The Public Defender considers that the ban of registration of persons that have intruded into state properties in the database of socially vulnerable families contradicts the constitutional right to equality. The families who have illegally intruded into state properties, as well as any other family, could have needs for getting social assistance. Accordingly, the imposition of a blanket ban represents such an intense interference with the right that it makes the idea of equality senseless.
Although the state has certain discretion at the state of implementation of social policy, the restriction of availability of basic living needs for a person, in order to protect property, leads to humiliation and degrading treatment of a person as well as to the use of a person as a method for achieving a goal. Considering all this, the Public Defender considers that the blanket ban of the access to social assistance may be considered by the Constitutional Court in the context of human dignity.

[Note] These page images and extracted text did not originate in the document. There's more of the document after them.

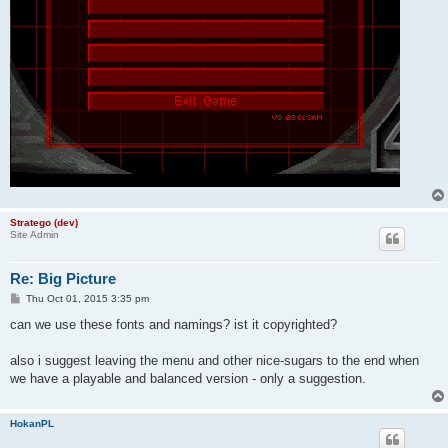
Stratego (dev)
Site Admin
Re: Big Picture
P
Thu Oct 01, 2015 3:35 pm
o
s
can we use these fonts and namings? ist it copyrighted?
t
also i suggest leaving the menu and other nice-sugars to the end when
we have a playable and balanced version - only a suggestion.
HokanPL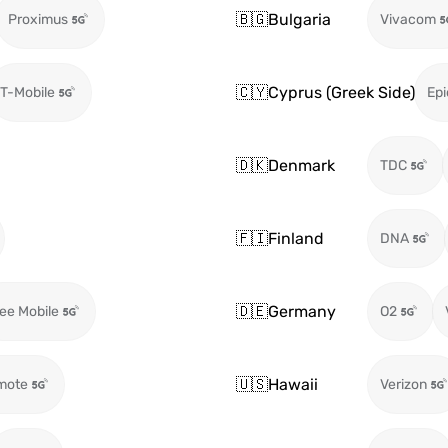
🇧🇬
Bulgaria
Proximus
Vivacom
🇨🇾
Cyprus (Greek Side)
T-Mobile
Epi
🇩🇰
Denmark
TDC
🇫🇮
Finland
DNA
🇩🇪
Germany
ee Mobile
O2
🇺🇸
Hawaii
mote
Verizon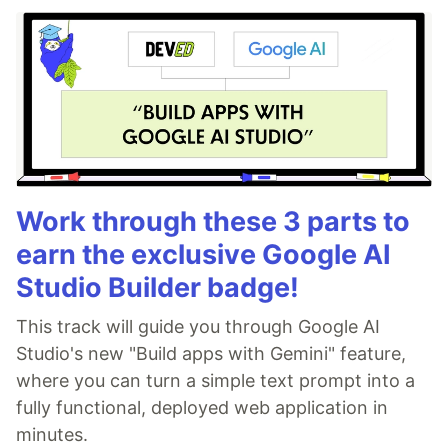
Work through these 3 parts to
earn the exclusive Google AI
Studio Builder badge!
This track will guide you through Google AI
Studio's new "Build apps with Gemini" feature,
where you can turn a simple text prompt into a
fully functional, deployed web application in
minutes.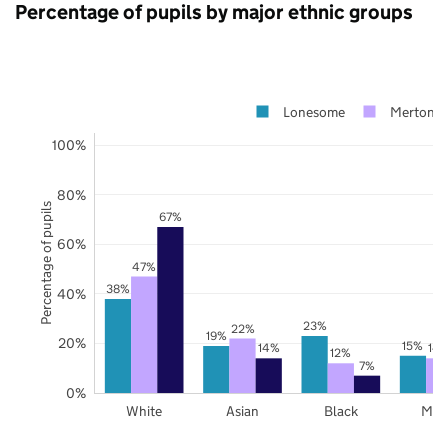
Percentage of pupils by major ethnic groups
Lonesome
Merton
100%
80%
Percentage of pupils
67%
60%
47%
38%
40%
23%
22%
19%
20%
15%
14%
14
12%
7%
0%
White
Asian
Black
Mix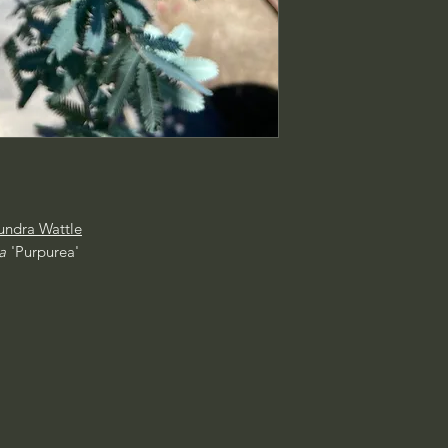
ndra Wattle
a
'Purpurea'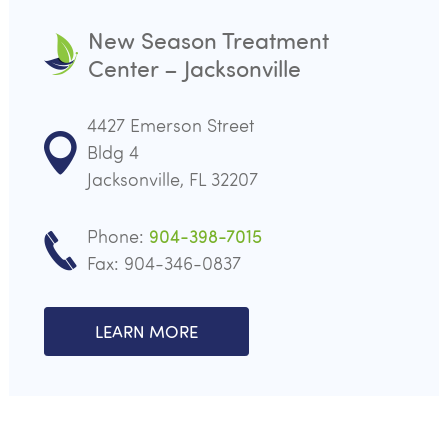
New Season Treatment
Center – Jacksonville
4427 Emerson Street
Bldg 4
Jacksonville, FL 32207
Phone:
904-398-7015
Fax: 904-346-0837
LEARN MORE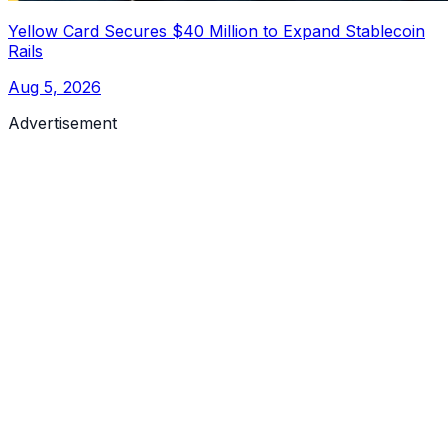
Yellow Card Secures $40 Million to Expand Stablecoin
Rails
Aug 5, 2026
Advertisement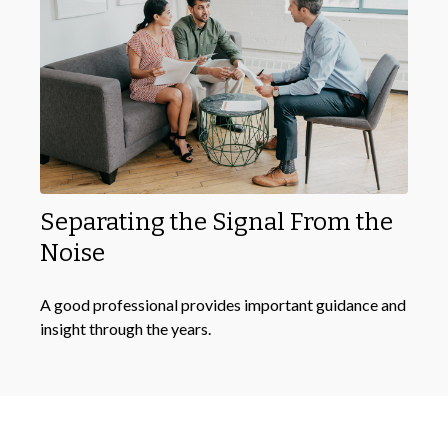
Separating the Signal From the
Noise
A good professional provides important guidance and
insight through the years.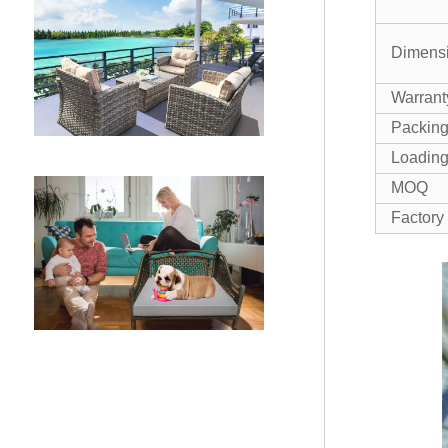
Dimens
Warrant
Packin
Loading
MOQ
Factory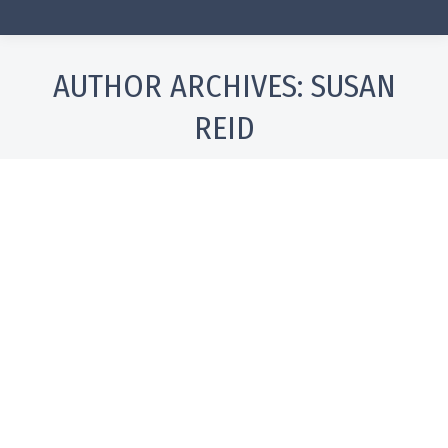
AUTHOR ARCHIVES:
SUSAN
REID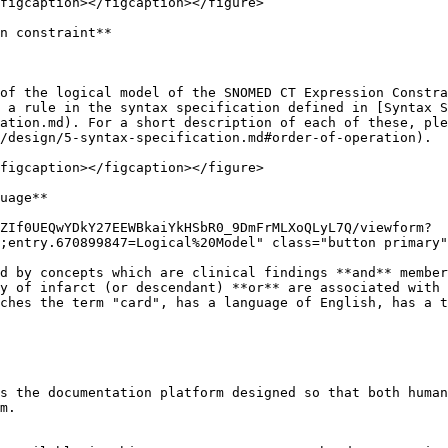
figcaption></figcaption></figure>

n constraint**

of the logical model of the SNOMED CT Expression Constra
 a rule in the syntax specification defined in [Syntax S
ation.md). For a short description of each of these, ple
/design/5-syntax-specification.md#order-of-operation).

figcaption></figcaption></figure>

uage**

ZIf0UEQwYDkY27EEWBkaiYkHSbR0_9DmFrMLXoQLyL7Q/viewform?
;entry.670899847=Logical%20Model" class="button primary"
d by concepts which are clinical findings **and** member
y of infarct (or descendant) **or** are associated with 
ches the term "card", has a language of English, has a t
s the documentation platform designed so that both human
m.
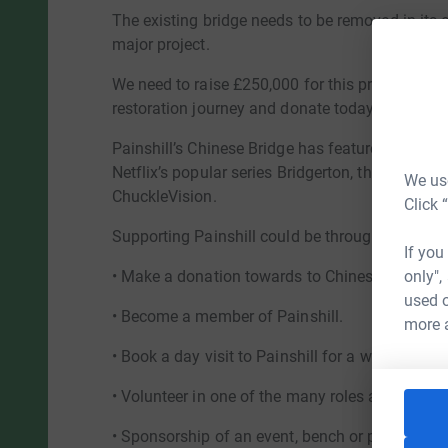
The existing bridge needs to be removed in its e
major project.
We need to raise £250,000 for this project and 
restoration journey and donate today.
Painshill’s Chinese Bridge has featured in telev
Netflix’s popular series Bridgerton, through to c
We use
ChuckleVision.
Click 
Supporting Painshill could be through one of t
If you
only",
• Make a donation towards to Chinese Bridge a
used o
• Become a member of Painshill.
more 
• Book a day visit to Painshill for a walk in a wo
• Volunteer in one of the many roles available at
• Sponsorship of an event, bench or plaque at Pa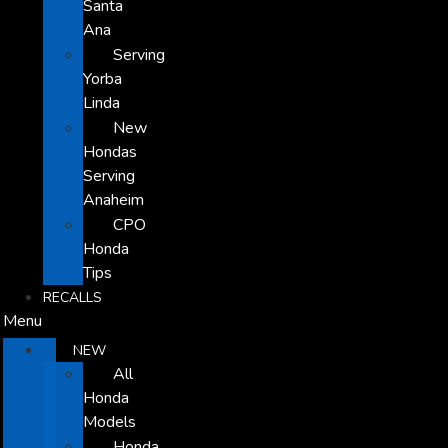
Santa
Ana
Serving
Yorba
Linda
New
Hondas
Serving
Anaheim
CPO
Honda
Tips
RECALLS
Menu
NEW
All
Honda
Models
Honda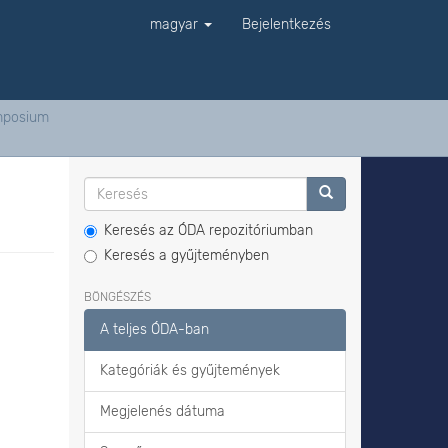
magyar
Bejelentkezés
ymposium
Keresés az ÓDA repozitóriumban
Keresés a gyűjteményben
BÖNGÉSZÉS
A teljes ÓDA-ban
Kategóriák és gyűjtemények
Megjelenés dátuma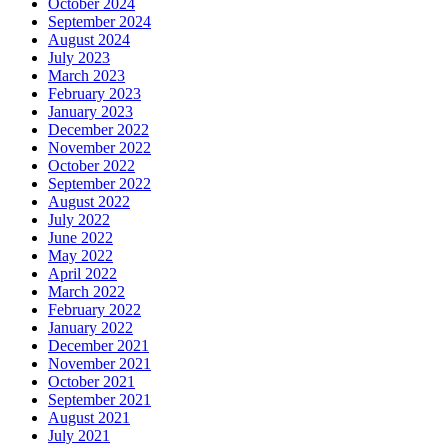
October 2024
September 2024
August 2024
July 2023
March 2023
February 2023
January 2023
December 2022
November 2022
October 2022
September 2022
August 2022
July 2022
June 2022
May 2022
April 2022
March 2022
February 2022
January 2022
December 2021
November 2021
October 2021
September 2021
August 2021
July 2021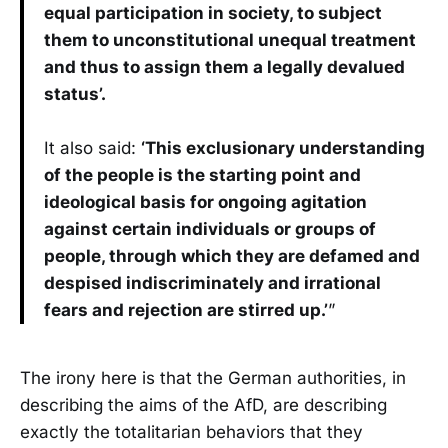
equal participation in society, to subject
them to unconstitutional unequal treatment
and thus to assign them a legally devalued
status’.
It also said:
‘This exclusionary understanding
of the people is the starting point and
ideological basis for ongoing agitation
against certain individuals or groups of
people, through which they are defamed and
despised indiscriminately and irrational
fears and rejection are stirred up.’
”
The irony here is that the German authorities, in
describing the aims of the AfD, are describing
exactly the totalitarian behaviors that they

At the same time, it is necessary to ensure realization of the right to social protection by analyzing the international commitments of Georgia and by giving sense to the constitutional principle of a social state. Otherwise, the state's international commitment for realization of social rights under the International Covenant on Economic, Social and Cultural Rights, will remain abstract and illusory.
The Public Defender believes that a social state is not just a declared, vague statute, the implementation of which is dependent on the goodwill of a state, but a principle the content of which is defined by the unity of state commitments and objectives.